Exercise requirements: The answer must consist of the entries, copied exactly and in full.

▶

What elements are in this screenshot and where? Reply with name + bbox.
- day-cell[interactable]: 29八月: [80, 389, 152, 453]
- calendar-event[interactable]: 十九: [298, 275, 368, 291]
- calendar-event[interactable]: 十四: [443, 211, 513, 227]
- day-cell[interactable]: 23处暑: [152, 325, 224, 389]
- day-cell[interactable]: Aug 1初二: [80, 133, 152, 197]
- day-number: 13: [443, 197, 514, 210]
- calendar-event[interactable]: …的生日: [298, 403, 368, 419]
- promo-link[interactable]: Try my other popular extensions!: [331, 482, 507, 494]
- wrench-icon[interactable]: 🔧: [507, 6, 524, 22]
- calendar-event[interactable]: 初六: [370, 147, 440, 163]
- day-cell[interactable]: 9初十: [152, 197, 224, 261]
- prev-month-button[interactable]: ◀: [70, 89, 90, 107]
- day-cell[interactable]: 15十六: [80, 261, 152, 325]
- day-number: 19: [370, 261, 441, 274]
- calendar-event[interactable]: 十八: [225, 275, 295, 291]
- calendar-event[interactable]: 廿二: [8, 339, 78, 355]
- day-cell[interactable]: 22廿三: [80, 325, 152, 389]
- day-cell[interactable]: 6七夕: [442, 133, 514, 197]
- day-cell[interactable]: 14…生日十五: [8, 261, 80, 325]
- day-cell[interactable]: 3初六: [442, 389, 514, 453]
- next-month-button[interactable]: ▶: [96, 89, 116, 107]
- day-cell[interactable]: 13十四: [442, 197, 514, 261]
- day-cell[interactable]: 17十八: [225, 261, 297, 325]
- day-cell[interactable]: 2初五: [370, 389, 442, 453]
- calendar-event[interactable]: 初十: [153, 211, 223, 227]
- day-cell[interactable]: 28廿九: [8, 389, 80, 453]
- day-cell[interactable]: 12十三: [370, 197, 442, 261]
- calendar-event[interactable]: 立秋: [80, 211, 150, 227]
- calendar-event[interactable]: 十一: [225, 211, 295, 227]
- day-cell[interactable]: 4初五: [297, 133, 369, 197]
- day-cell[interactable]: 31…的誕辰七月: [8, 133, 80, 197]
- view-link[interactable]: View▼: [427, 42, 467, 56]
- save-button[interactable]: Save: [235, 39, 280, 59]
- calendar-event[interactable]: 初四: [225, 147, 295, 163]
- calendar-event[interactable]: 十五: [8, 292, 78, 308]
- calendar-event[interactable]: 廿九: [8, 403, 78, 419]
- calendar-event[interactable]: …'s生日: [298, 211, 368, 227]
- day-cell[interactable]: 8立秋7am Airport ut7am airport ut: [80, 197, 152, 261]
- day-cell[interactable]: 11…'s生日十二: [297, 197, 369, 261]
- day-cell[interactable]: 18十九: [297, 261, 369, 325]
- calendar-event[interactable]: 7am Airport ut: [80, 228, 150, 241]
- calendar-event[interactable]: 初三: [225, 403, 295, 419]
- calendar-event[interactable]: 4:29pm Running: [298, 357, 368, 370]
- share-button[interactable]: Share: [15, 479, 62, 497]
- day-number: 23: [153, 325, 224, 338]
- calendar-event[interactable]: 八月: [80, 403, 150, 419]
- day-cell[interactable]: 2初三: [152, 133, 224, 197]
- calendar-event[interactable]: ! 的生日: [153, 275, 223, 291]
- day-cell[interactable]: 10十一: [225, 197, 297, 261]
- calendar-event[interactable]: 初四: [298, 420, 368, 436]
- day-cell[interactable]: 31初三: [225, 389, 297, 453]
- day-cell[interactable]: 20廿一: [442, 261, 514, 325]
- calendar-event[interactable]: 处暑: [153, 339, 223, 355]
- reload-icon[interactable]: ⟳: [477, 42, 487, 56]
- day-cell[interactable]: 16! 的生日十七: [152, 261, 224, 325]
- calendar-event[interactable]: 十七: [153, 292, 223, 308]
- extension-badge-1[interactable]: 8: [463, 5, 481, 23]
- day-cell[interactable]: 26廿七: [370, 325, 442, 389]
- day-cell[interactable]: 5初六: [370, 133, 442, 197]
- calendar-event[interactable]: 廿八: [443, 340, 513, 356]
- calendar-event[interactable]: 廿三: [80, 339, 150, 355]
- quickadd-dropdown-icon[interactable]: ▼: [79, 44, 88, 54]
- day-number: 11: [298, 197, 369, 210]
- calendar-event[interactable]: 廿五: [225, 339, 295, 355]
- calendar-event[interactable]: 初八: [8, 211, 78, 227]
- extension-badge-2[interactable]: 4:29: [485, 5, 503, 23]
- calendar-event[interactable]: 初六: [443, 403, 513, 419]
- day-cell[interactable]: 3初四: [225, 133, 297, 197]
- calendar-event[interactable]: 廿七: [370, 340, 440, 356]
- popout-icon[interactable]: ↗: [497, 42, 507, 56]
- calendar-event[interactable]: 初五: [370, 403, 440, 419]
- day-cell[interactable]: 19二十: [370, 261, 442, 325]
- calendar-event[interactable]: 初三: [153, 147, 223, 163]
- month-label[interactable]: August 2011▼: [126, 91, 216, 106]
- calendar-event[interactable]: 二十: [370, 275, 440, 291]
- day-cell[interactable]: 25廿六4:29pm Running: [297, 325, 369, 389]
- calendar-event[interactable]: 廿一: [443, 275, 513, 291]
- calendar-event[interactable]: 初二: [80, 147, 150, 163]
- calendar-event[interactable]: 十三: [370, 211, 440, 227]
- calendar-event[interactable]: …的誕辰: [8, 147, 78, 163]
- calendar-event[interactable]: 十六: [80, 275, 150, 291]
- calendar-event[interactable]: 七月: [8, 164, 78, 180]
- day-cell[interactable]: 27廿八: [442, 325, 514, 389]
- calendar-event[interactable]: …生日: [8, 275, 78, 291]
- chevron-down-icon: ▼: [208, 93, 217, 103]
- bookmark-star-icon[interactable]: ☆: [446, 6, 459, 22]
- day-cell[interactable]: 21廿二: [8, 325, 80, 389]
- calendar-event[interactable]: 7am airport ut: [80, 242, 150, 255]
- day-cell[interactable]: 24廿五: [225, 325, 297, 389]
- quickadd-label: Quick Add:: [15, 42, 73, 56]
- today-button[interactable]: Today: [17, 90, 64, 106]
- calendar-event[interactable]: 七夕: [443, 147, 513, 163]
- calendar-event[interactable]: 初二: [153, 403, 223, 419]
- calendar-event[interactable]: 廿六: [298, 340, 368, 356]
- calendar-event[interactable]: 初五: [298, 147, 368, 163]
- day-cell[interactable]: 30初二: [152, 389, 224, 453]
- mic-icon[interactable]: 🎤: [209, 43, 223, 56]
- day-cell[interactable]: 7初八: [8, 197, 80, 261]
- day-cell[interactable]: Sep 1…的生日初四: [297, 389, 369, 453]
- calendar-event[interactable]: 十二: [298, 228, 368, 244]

◀

Result for this task:
What elements are in this screenshot and where? Reply with name + bbox.
- day-cell[interactable]: 29八月: [80, 389, 152, 453]
- calendar-event[interactable]: 十九: [298, 275, 368, 291]
- calendar-event[interactable]: 十四: [443, 211, 513, 227]
- day-cell[interactable]: 23处暑: [152, 325, 224, 389]
- day-cell[interactable]: Aug 1初二: [80, 133, 152, 197]
- day-number: 13: [443, 197, 514, 210]
- calendar-event[interactable]: …的生日: [298, 403, 368, 419]
- promo-link[interactable]: Try my other popular extensions!: [331, 482, 507, 494]
- wrench-icon[interactable]: 🔧: [507, 6, 524, 22]
- calendar-event[interactable]: 初六: [370, 147, 440, 163]
- day-cell[interactable]: 9初十: [152, 197, 224, 261]
- prev-month-button[interactable]: ◀: [70, 89, 90, 107]
- day-cell[interactable]: 15十六: [80, 261, 152, 325]
- day-number: 19: [370, 261, 441, 274]
- calendar-event[interactable]: 十八: [225, 275, 295, 291]
- calendar-event[interactable]: 廿二: [8, 339, 78, 355]
- day-cell[interactable]: 22廿三: [80, 325, 152, 389]
- day-cell[interactable]: 6七夕: [442, 133, 514, 197]
- day-cell[interactable]: 14…生日十五: [8, 261, 80, 325]
- day-cell[interactable]: 3初六: [442, 389, 514, 453]
- next-month-button[interactable]: ▶: [96, 89, 116, 107]
- day-cell[interactable]: 13十四: [442, 197, 514, 261]
- day-cell[interactable]: 17十八: [225, 261, 297, 325]
- day-cell[interactable]: 2初五: [370, 389, 442, 453]
- calendar-event[interactable]: 初十: [153, 211, 223, 227]
- day-cell[interactable]: 28廿九: [8, 389, 80, 453]
- day-cell[interactable]: 12十三: [370, 197, 442, 261]
- calendar-event[interactable]: 立秋: [80, 211, 150, 227]
- calendar-event[interactable]: 十一: [225, 211, 295, 227]
- day-cell[interactable]: 4初五: [297, 133, 369, 197]
- day-cell[interactable]: 31…的誕辰七月: [8, 133, 80, 197]
- view-link[interactable]: View▼: [427, 42, 467, 56]
- save-button[interactable]: Save: [235, 39, 280, 59]
- calendar-event[interactable]: 初四: [225, 147, 295, 163]
- calendar-event[interactable]: 十五: [8, 292, 78, 308]
- calendar-event[interactable]: 廿九: [8, 403, 78, 419]
- calendar-event[interactable]: …'s生日: [298, 211, 368, 227]
- day-cell[interactable]: 8立秋7am Airport ut7am airport ut: [80, 197, 152, 261]
- day-cell[interactable]: 11…'s生日十二: [297, 197, 369, 261]
- day-cell[interactable]: 18十九: [297, 261, 369, 325]
- calendar-event[interactable]: 7am Airport ut: [80, 228, 150, 241]
- calendar-event[interactable]: 初三: [225, 403, 295, 419]
- calendar-event[interactable]: 4:29pm Running: [298, 357, 368, 370]
- share-button[interactable]: Share: [15, 479, 62, 497]
- day-number: 23: [153, 325, 224, 338]
- calendar-event[interactable]: 八月: [80, 403, 150, 419]
- day-cell[interactable]: 2初三: [152, 133, 224, 197]
- calendar-event[interactable]: ! 的生日: [153, 275, 223, 291]
- day-cell[interactable]: 10十一: [225, 197, 297, 261]
- calendar-event[interactable]: 初四: [298, 420, 368, 436]
- day-cell[interactable]: 31初三: [225, 389, 297, 453]
- day-cell[interactable]: 20廿一: [442, 261, 514, 325]
- calendar-event[interactable]: 处暑: [153, 339, 223, 355]
- reload-icon[interactable]: ⟳: [477, 42, 487, 56]
- day-cell[interactable]: 16! 的生日十七: [152, 261, 224, 325]
- calendar-event[interactable]: 十七: [153, 292, 223, 308]
- extension-badge-1[interactable]: 8: [463, 5, 481, 23]
- day-cell[interactable]: 26廿七: [370, 325, 442, 389]
- day-cell[interactable]: 5初六: [370, 133, 442, 197]
- calendar-event[interactable]: 廿八: [443, 340, 513, 356]
- calendar-event[interactable]: 廿三: [80, 339, 150, 355]
- quickadd-dropdown-icon[interactable]: ▼: [79, 44, 88, 54]
- day-number: 11: [298, 197, 369, 210]
- calendar-event[interactable]: 廿五: [225, 339, 295, 355]
- calendar-event[interactable]: 初八: [8, 211, 78, 227]
- extension-badge-2[interactable]: 4:29: [485, 5, 503, 23]
- calendar-event[interactable]: 初六: [443, 403, 513, 419]
- day-cell[interactable]: 3初四: [225, 133, 297, 197]
- calendar-event[interactable]: 廿七: [370, 340, 440, 356]
- popout-icon[interactable]: ↗: [497, 42, 507, 56]
- calendar-event[interactable]: 初五: [370, 403, 440, 419]
- day-cell[interactable]: 19二十: [370, 261, 442, 325]
- calendar-event[interactable]: 初三: [153, 147, 223, 163]
- month-label[interactable]: August 2011▼: [126, 91, 216, 106]
- calendar-event[interactable]: 二十: [370, 275, 440, 291]
- day-cell[interactable]: 25廿六4:29pm Running: [297, 325, 369, 389]
- calendar-event[interactable]: 廿一: [443, 275, 513, 291]
- calendar-event[interactable]: 初二: [80, 147, 150, 163]
- calendar-event[interactable]: 十三: [370, 211, 440, 227]
- calendar-event[interactable]: …的誕辰: [8, 147, 78, 163]
- calendar-event[interactable]: 十六: [80, 275, 150, 291]
- calendar-event[interactable]: 七月: [8, 164, 78, 180]
- day-cell[interactable]: 27廿八: [442, 325, 514, 389]
- calendar-event[interactable]: …生日: [8, 275, 78, 291]
- chevron-down-icon: ▼: [208, 93, 217, 103]
- bookmark-star-icon[interactable]: ☆: [446, 6, 459, 22]
- day-cell[interactable]: 21廿二: [8, 325, 80, 389]
- calendar-event[interactable]: 7am airport ut: [80, 242, 150, 255]
- day-cell[interactable]: 24廿五: [225, 325, 297, 389]
- quickadd-label: Quick Add:: [15, 42, 73, 56]
- today-button[interactable]: Today: [17, 90, 64, 106]
- calendar-event[interactable]: 七夕: [443, 147, 513, 163]
- calendar-event[interactable]: 初二: [153, 403, 223, 419]
- calendar-event[interactable]: 廿六: [298, 340, 368, 356]
- calendar-event[interactable]: 初五: [298, 147, 368, 163]
- day-cell[interactable]: 30初二: [152, 389, 224, 453]
- mic-icon[interactable]: 🎤: [209, 43, 223, 56]
- day-cell[interactable]: 7初八: [8, 197, 80, 261]
- day-cell[interactable]: Sep 1…的生日初四: [297, 389, 369, 453]
- calendar-event[interactable]: 十二: [298, 228, 368, 244]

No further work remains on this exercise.